The Winner of The Federalist's NLRB Saga? Public Rights.
Bad writer gets bad advice from bad lawyers. Hilarity ensues.
Late Monday night, the National Labor Relations Board released a one-page decision holding that publisher Ben Domenech of The Federalist, a far-right web magazine, unlawfully interfered with his employees’ rights under the National Labor Relations Act by tweeting, in response to reported strike activity by employees of another online publication, “first one of you tries to unionize I swear I’ll send you back to the salt mine”. Two Trump appointees contributed to the unanimous ruling.
This was a mind-numbingly easy case that never deserved the sort of attention it received. Domenech’s statement was a clear violation of Section 8(a)(1) of the NLRA, which provides that it is an unfair labor practice for employers to “interfere with, restrain, or coerce” employees from exercising their Section 7 rights to unionize or engage in other concerted activity. Any defense predicated on Domenech’s ostensible satirical or joking intent behind the tweet was simply a waste of time. The employer’s motive in these cases is immaterial; it’s what a reasonable employee would think after viewing the statement. Most employees would view Domenech’s statement—made in direct reference to a walkout by workers at a competing publication—as a promise to carry out some sort of retaliation if they were to ever attempt to unionize.
Dave Portnoy of Barstool Sports wrote a contextually identical tweet last year that also invited a Labor Board complaint. Portnoy hired an experience management-side labor law firm to quickly settle the case, which merely required him to delete the offending tweet. The whole process couldn’t have taken more than a few hours on either side.
Instead of hiring lawyers who had experience in NLRB work, Domenech enlisted the help of conservative legal activists who spend their donors’ money launching lawsuits against administrative agencies. This organization, the New Civil Liberties Alliance, had little interest in actually defending the tweet on doctrinal grounds, instead spending the vast majority of its briefs denying the Labor Board’s jurisdiction over the unfair labor practice charge that was filed by Massachusetts attorney Joel Fleming, a non-employee of The Federalist. Despite the existence of a 77-year-old Supreme Court case which is directly on-point regarding this issue, NCLA lawyers insisted that Fleming’s charge violated Domenech’s apparently unlimited constitutional right to concoct anti-union tweets.

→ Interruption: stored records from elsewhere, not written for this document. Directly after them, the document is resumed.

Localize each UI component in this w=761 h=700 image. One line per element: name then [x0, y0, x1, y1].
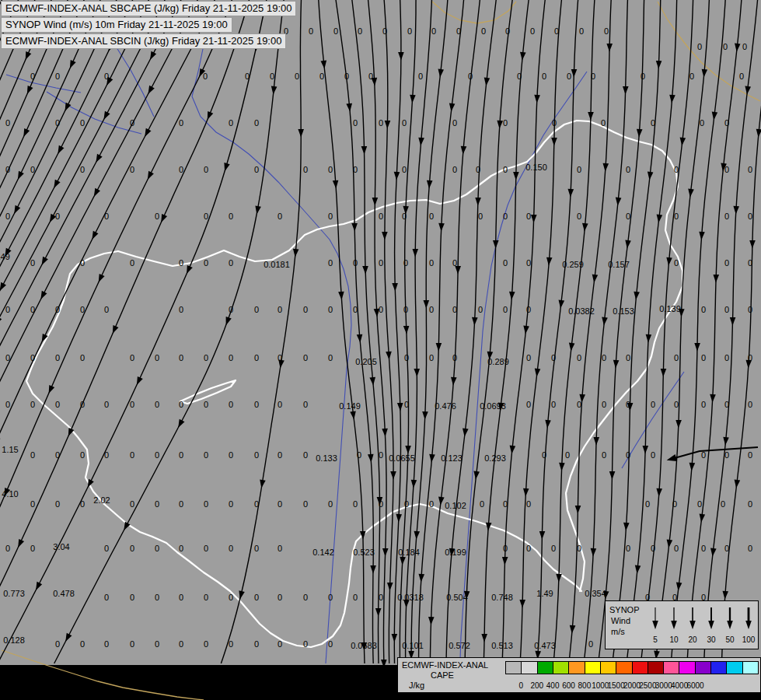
streamline-arrowhead — [199, 68, 205, 77]
wind-speed-legend: SYNOP Wind m/s 510203050100 — [605, 600, 759, 649]
streamline-arrowhead — [357, 334, 363, 343]
streamline-arrowhead — [400, 557, 406, 565]
streamline-arrowhead — [36, 582, 42, 590]
streamline-arrowhead — [99, 274, 105, 282]
cape-tick-value: 800 — [578, 681, 592, 690]
cape-color-swatch — [538, 662, 553, 674]
cape-tick-value: 2500 — [639, 681, 656, 690]
wind-arrow-icons — [606, 604, 758, 634]
streamline-arrowhead — [370, 565, 376, 574]
wind-streamline — [569, 0, 612, 663]
streamline-arrowhead — [502, 557, 508, 565]
title-sbcin: ECMWF-INDEX-ANAL SBCIN (J/kg) Friday 21-… — [1, 33, 286, 49]
streamline-arrowhead — [382, 429, 388, 437]
wind-streamline — [446, 0, 497, 663]
wind-streamline — [0, 0, 122, 373]
streamline-arrowhead — [208, 111, 214, 120]
cape-color-swatch — [743, 662, 758, 674]
streamline-arrowhead — [94, 188, 100, 197]
streamline-arrowhead — [523, 488, 529, 497]
wind-streamline — [334, 0, 373, 663]
streamline-arrowhead — [338, 292, 344, 300]
streamline-arrowhead — [374, 309, 380, 317]
wind-speed-arrow-icon — [745, 621, 752, 629]
streamline-arrowhead — [730, 317, 736, 326]
streamline-arrowhead — [403, 206, 409, 215]
streamline-arrowhead — [745, 86, 751, 95]
wind-streamline — [465, 0, 514, 663]
wind-streamline — [655, 0, 710, 663]
streamline-arrowhead — [137, 376, 143, 385]
country-border-line — [180, 380, 236, 404]
cape-colorbar-legend: ECMWF-INDEX-ANAL CAPE J/kg 0200400600800… — [397, 657, 761, 693]
streamline-arrowhead — [475, 198, 481, 206]
cape-color-swatch — [727, 662, 742, 674]
streamline-arrowhead — [226, 317, 232, 325]
streamline-arrowhead — [575, 506, 581, 514]
streamline-arrowhead — [411, 480, 417, 488]
wind-speed-arrow-icon — [652, 621, 658, 629]
cape-tick-value: 2000 — [623, 681, 641, 690]
streamline-arrowhead — [594, 437, 600, 446]
streamline-arrowhead — [461, 146, 467, 155]
cape-color-swatch — [601, 662, 616, 674]
map-graphics-layer — [0, 0, 761, 700]
streamline-arrowhead — [568, 189, 574, 198]
wind-streamline — [672, 447, 758, 459]
streamline-arrowhead — [723, 437, 729, 446]
country-border-line — [118, 121, 682, 591]
streamline-arrowhead — [161, 214, 167, 222]
streamline-arrowhead — [5, 488, 11, 496]
streamline-arrowhead — [372, 78, 378, 86]
streamline-arrowhead — [603, 591, 609, 600]
streamline-arrowhead — [570, 625, 576, 634]
cape-color-swatch — [664, 662, 679, 674]
streamline-arrowhead — [382, 548, 389, 557]
streamline-arrowhead — [18, 539, 24, 548]
streamline-arrowhead — [26, 51, 32, 60]
streamline-arrowhead — [40, 291, 47, 299]
streamline-arrowhead — [702, 69, 708, 78]
streamline-arrowhead — [70, 60, 76, 68]
streamline-arrowhead — [749, 240, 756, 249]
streamline-arrowhead — [5, 248, 11, 257]
streamline-arrowhead — [520, 52, 526, 61]
streamline-arrowhead — [603, 163, 609, 172]
wind-speed-value: 5 — [653, 635, 658, 644]
cape-color-swatch — [522, 662, 537, 674]
wind-streamline — [613, 0, 661, 663]
streamline-arrowhead — [187, 265, 193, 274]
streamline-arrowhead — [472, 317, 478, 326]
wind-streamline — [671, 0, 726, 663]
streamline-arrowhead — [438, 69, 445, 78]
streamline-arrowhead — [643, 446, 649, 454]
streamline-arrowhead — [361, 146, 368, 155]
wind-streamline — [411, 0, 449, 663]
title-sbcape: ECMWF-INDEX-ANAL SBCAPE (J/kg) Friday 21… — [1, 1, 296, 16]
wind-streamline — [0, 0, 155, 415]
streamline-arrowhead — [556, 574, 562, 583]
cape-color-swatch — [569, 662, 585, 674]
wind-streamline — [584, 0, 628, 663]
cape-color-swatch — [696, 662, 711, 674]
streamline-arrowhead — [0, 317, 2, 325]
streamline-arrowhead — [23, 128, 30, 137]
streamline-arrowhead — [592, 275, 599, 283]
wind-streamline — [687, 0, 742, 663]
streamline-arrowhead — [559, 463, 565, 471]
cape-tick-value: 0 — [519, 681, 524, 690]
streamline-arrowhead — [627, 403, 634, 411]
wind-speed-value: 30 — [707, 635, 715, 644]
streamline-arrowhead — [351, 223, 358, 232]
streamline-arrowhead — [497, 121, 503, 129]
neighbor-border-line — [432, 2, 516, 23]
streamline-arrowhead — [145, 128, 151, 137]
wind-streamline — [0, 0, 253, 663]
cape-tick-value: 3000 — [655, 681, 672, 690]
streamline-arrowhead — [609, 471, 616, 480]
streamline-arrowhead — [346, 103, 352, 112]
streamline-arrowhead — [449, 548, 456, 557]
streamline-arrowhead — [260, 480, 266, 488]
streamline-arrowhead — [646, 334, 652, 343]
cape-tick-value: 6000 — [686, 681, 703, 690]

The Federalist’s litigation strategy failed to convince any labor lawyers in the agency of their position (including Trump-appointed General Counsel Peter Robb), but it did attract the attention of conservative non-practitioners like National Review’s Dan McLaughlin (the “Baseball Crank” of Twitter infamy). Aping the NCLA, McLaughlin made a mostly irrelevant argument that invoked misplaced rationales from other areas of law. Like a 1L attempting to issue-spot his first law school exam, McLaughlin rattled off a litany of ostensible evidentiary, jurisdictional, and administrative concerns that have been settled by reviewing courts for decades.
It would be more confusing than helpful to bog down this post with a full dissection of McLaughlin’s claims. But his core contentions were settled 80 years ago when the Supreme Court declared the NLRB as a protector of public rather than private rights. The distinction is important for a federal agency. Unlike a court that is restricted by common-law standing requirements, the Labor Board may seek to remedy any labor law violation brought to its attention by anyone who wishes to file a charge. This makes perfect sense when considering the NLRA’s structural recognition of potential employer coerciveness over employees, who often may be too afraid to bring a charge themselves. Fleming’s charge was fair game the second Domenech made his unlawful statement in the public sphere.
As it is, Domenech has a colorable malpractice claim against the NCLA. However, I suspect that his sole attention with this appeal was to grab some headlines from the conservative press and thumb his nose at the NLRB’s processes en route to drawing a Trump-majority panel in a federal court of appeals. But if his time with Trump’s Labor Board is any indication, Republican appointees are not going to ignore clearly settled law just to do a solid for The Federalist.